Cerita ini gw buat awal tahun 2012, saat gw sama sekali
belum pernah ke semeru dan ke rinjani. Tulisannya sih masih kacau-baru belajar nulis, yang jelas
saat itu kayanya gw pengen ngebuat cerpen ala traveler dah. Dan satu lagi, gw
seneng ngelihat tulisannya bertumbuh dari tahun ke tahun,
Gw, lu, dan kholif
Terdengar suara indah menyapa telingaku, sayup-sayup tapi
jelas kata-kata yang terucap. Melukis sejuta warna dalam otak kananku,
menginterpretasikan makna dibalik momen ini. Sepanjang jalan kenangan dari Glenn
fredly bersuara dari mp3 playerku.
Oke, aku akui, aku kangen padamu saat ini. Entah seberapa
besar batinku merasa tersiksa sejak kejadian itu. Kejadian yang menjadi awal
dari perpisahan kita. Sejenak aku merenung, membayangkan wajahmu saat menjitak kepalaku
di jalan itu. Tidak sakit, memang jitakkanmu adalah manipulasi dari tanganmu
yang ingin membelai rambutku. Dan aku tertawa. Pura-pura tidak mengerti.

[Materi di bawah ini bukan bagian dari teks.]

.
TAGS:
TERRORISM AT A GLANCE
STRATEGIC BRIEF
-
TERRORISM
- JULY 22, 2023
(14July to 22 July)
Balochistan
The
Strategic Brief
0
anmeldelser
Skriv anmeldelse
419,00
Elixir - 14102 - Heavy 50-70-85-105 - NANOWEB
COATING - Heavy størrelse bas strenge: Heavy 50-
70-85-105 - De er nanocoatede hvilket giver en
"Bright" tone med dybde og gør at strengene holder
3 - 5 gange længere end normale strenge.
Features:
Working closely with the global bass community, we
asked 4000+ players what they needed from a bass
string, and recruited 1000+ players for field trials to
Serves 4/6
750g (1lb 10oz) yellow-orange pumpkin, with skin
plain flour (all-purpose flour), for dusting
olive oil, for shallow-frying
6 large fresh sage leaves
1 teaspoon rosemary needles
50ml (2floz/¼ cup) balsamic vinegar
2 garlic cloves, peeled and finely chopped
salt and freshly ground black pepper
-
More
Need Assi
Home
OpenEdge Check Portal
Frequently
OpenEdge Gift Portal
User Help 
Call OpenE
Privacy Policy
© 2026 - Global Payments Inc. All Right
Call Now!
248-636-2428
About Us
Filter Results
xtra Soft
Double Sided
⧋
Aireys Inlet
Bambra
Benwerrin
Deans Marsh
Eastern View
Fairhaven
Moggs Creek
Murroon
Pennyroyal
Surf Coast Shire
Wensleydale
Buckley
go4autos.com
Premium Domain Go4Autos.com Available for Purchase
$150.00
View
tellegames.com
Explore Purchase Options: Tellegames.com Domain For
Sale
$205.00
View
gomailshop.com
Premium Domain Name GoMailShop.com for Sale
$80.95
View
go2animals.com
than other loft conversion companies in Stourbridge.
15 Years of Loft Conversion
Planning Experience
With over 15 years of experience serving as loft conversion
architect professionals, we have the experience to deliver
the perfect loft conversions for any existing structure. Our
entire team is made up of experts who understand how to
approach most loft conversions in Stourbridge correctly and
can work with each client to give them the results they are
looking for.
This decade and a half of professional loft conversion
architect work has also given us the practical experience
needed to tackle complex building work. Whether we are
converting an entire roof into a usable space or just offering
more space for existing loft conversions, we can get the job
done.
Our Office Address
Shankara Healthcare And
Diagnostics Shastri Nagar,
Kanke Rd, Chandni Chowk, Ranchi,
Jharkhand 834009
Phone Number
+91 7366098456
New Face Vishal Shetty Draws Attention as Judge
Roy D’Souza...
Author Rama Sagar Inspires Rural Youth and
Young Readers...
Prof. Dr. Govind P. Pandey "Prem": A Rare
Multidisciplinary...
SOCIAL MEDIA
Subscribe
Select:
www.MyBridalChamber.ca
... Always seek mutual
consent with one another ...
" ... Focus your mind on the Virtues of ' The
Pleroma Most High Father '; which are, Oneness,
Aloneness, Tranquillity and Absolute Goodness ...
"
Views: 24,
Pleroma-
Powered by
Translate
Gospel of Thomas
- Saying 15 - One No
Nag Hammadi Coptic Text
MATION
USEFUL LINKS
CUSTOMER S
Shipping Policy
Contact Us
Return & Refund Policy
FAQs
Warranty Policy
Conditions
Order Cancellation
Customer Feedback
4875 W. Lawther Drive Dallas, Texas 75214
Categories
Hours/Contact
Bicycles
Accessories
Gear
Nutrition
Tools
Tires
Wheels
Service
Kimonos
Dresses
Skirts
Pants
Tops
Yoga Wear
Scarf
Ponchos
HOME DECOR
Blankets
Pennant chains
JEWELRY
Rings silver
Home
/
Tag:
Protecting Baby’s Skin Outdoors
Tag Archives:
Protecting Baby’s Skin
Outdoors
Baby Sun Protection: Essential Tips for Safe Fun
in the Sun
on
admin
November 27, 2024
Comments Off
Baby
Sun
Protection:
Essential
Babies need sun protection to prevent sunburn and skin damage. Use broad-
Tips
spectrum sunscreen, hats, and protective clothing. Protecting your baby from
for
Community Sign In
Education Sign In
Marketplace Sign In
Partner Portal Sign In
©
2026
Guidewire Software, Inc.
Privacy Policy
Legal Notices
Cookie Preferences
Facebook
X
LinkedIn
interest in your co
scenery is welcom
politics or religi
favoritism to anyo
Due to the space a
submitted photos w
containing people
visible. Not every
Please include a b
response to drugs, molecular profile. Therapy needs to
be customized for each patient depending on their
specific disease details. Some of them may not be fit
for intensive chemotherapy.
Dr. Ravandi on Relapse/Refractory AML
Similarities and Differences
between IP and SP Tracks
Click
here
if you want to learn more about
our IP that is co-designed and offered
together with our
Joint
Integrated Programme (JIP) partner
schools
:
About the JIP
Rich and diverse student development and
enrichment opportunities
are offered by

Perlahan kabut mulai turun. Bebas ku lukis wajahmu dengan
tinta awan putih diatas kanvas langit biru. Cahaya mentari menghangatkan
wajahku yang merona merah saat ingat kau pernah jatuh gara-gara kutinggalkan
motor tanpa kuturunkan standar. Dan kau tersenyum manja menyalahkan aku yang
seharian memboncengmu keliling pasar. Aku hanya bisa minta maaf sambil ngeles
gak merasa bersalah. Berharap kau terus tersenyum manja. Biasa tapi lucu.
“yok zen, kita turun sekarang. Semua uda beres dikemas” ucap
teman naik di gunung Guntur ini.
“sip,lewat jalur kita naik kan turunnya?” tanyaku sambil
berdiri dan mengangkat ransel.
“yoi, eh lu dari tadi
gw perhatiin senyum-senyum sendiri, inget cewe ya?
“entahlah, setiap gw naik gunung, gw inget seseorang mulu,
seseorang yang selalu semangat jika gw ajak naik gunung, dan gak pernah ngeluh
saat ia kecapean ato manja saat ia kedinginan”
“hebat banget tuh cewe, cocok tuh lu jadiin pacar”
“sekarang dia uda gak ada boy, gw nyelakain dia”
“maksud lu?”
“dia meninggal karena kecapean saat pulang dari semeru dulu,
dia gak bilang kalo dia lagi sakit saat gw ajak ke semeru. Dia juga biasa aja
saat naik, begitu perjalanan pulang dia pingsan dan jatuh dengan kepala membentur
batu”
“astajim, sory ya boy, pasti tuh cewe sayang banget ama lu,
sampai demi deket ama lu, dia rela sakit-sakitan nemenin lu naik gunung”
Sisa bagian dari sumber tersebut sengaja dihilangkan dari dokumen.